The Rural Independent Group of TDs is set to move a motion in the Dáil tomorrow (Wednesday, November 16) aiming to reduce electricity prices.
The motion calls on the government to implement a European Union regulation which provides for emergency interventions to address high energy prices.
The EU Council regulation, which came into force on October 8, includes measures to reduce electricity demand and to collect and redistribute profits from energy companies to households and small and medium-sized enterprises.
The Rural Independents said that their motion aims to force the government “to end the unconscionable practice of protecting the super profits of wind energy companies”.
Commenting ahead of the Dáil debate on the motion, the leader of the Rural Independents, Deputy Mattie Mc Grath, stated:
“Electricity credits, while welcome, in reality, merely serve to increase the profits of energy companies, as they retain the money, driving costs higher and doing nothing to tackle the existing underlying problems.
“Every time we challenged the government on their failure, the EU was used as a scapegoat. Truthfully, those excuses were nothing more than a camouflage for the government to allow wind energy-producing companies in Ireland to make super profits,” he said.
The Rural Independents want the government to introduce “a rigid cap” on the market revenues of wind farm energy producers.
The TDs believe that the excess profits of all energy producers should be taxed with the funds being used to help consumers pay for electricity bills.
“In Ireland, Neoen; Amazon; ESB; Energia; SSE Airtricity; Greencoat capital; Strakraff; Bord Gais; and Bord na Móna, among others, have been allowed to make extortionate profits as electricity prices soar for ordinary users,” McGrath said.

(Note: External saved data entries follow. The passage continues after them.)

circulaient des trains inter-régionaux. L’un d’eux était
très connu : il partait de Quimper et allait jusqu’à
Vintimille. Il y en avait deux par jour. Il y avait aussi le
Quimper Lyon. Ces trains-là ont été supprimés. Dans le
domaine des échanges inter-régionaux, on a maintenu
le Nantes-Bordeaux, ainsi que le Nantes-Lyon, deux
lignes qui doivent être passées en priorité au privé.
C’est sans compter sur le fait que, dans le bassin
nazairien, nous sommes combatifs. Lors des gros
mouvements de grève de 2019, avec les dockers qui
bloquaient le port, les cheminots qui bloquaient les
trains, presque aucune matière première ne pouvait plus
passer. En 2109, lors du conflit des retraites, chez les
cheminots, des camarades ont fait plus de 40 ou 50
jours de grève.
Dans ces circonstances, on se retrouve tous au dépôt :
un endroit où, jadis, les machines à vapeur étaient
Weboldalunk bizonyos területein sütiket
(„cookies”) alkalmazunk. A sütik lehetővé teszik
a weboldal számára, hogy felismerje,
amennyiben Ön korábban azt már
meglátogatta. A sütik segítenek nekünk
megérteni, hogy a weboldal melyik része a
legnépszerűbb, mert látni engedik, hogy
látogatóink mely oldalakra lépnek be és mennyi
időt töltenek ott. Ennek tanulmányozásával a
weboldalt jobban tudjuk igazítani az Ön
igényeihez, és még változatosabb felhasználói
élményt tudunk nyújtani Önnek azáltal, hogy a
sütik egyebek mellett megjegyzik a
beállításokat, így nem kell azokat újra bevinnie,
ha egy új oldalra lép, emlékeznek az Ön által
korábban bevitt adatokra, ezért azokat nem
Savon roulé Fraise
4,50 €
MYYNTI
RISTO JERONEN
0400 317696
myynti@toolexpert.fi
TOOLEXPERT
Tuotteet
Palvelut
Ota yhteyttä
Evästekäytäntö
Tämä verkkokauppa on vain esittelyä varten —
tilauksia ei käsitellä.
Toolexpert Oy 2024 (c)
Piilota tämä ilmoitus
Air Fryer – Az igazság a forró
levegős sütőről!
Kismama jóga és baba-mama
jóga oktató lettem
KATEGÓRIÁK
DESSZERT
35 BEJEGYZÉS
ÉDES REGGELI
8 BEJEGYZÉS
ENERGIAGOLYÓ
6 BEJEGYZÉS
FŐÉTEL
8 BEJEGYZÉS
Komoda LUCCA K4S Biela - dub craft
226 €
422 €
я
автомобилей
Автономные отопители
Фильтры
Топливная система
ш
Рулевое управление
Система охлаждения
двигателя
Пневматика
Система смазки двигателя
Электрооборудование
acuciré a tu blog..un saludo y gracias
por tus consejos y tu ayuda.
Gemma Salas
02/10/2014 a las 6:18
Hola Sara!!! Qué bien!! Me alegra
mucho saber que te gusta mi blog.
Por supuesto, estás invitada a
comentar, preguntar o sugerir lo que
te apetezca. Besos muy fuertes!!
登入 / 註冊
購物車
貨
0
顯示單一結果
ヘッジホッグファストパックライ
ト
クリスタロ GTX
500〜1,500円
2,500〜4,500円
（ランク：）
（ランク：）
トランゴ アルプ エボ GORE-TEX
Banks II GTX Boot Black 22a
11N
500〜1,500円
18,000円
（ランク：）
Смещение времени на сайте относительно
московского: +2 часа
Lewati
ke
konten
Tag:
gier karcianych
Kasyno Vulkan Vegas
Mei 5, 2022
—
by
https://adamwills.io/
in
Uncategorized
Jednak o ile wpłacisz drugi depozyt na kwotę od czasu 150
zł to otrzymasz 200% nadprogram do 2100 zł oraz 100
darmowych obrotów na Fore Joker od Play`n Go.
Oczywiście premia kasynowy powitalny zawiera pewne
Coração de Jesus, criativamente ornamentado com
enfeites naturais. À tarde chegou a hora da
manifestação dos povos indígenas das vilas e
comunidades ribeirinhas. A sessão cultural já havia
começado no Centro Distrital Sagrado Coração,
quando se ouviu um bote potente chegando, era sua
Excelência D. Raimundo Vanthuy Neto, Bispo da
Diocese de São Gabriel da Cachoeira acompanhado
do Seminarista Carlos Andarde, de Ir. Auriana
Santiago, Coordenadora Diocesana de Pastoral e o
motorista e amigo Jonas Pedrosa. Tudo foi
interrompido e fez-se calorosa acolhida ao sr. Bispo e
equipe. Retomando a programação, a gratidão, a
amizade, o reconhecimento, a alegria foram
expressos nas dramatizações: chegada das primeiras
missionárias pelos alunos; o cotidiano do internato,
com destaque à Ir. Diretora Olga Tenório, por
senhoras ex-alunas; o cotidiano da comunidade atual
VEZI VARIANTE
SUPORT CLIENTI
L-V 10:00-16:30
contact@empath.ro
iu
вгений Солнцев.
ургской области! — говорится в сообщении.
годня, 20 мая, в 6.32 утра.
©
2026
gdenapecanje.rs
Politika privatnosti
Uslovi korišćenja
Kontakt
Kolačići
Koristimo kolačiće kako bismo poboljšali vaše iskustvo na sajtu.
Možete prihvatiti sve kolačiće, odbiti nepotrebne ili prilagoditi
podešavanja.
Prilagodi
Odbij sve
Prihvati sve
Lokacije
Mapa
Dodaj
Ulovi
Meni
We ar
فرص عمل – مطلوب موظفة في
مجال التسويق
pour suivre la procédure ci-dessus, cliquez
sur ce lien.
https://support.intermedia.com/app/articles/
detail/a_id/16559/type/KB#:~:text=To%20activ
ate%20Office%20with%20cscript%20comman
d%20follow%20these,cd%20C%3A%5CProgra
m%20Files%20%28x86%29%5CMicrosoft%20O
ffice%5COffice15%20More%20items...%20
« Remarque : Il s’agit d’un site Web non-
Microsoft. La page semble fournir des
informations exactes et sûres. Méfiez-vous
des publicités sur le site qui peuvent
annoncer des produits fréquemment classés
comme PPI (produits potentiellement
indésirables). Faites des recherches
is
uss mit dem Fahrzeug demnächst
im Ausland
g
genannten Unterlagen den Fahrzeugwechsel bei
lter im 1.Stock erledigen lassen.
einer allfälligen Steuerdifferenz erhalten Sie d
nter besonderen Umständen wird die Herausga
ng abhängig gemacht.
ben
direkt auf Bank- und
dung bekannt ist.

“Certainly, we need as much renewable power as we can get, but we also should be able to benefit from its cheapness.
“Currently, Irish people are not gaining, while wind power producers make over 600% of their predicted earnings on 96% of the wind produced here.
“Why would any government policy put the needs of energy-producing corporations above everything and everyone else?” the Tipperary TD asked.
The motion also calls for a reduction in energy demand by “power-hungry” data centres.
Electricity consumption by data centres increased by 32% from 2020 to 2021, according to the Central Statistics Office (CSO).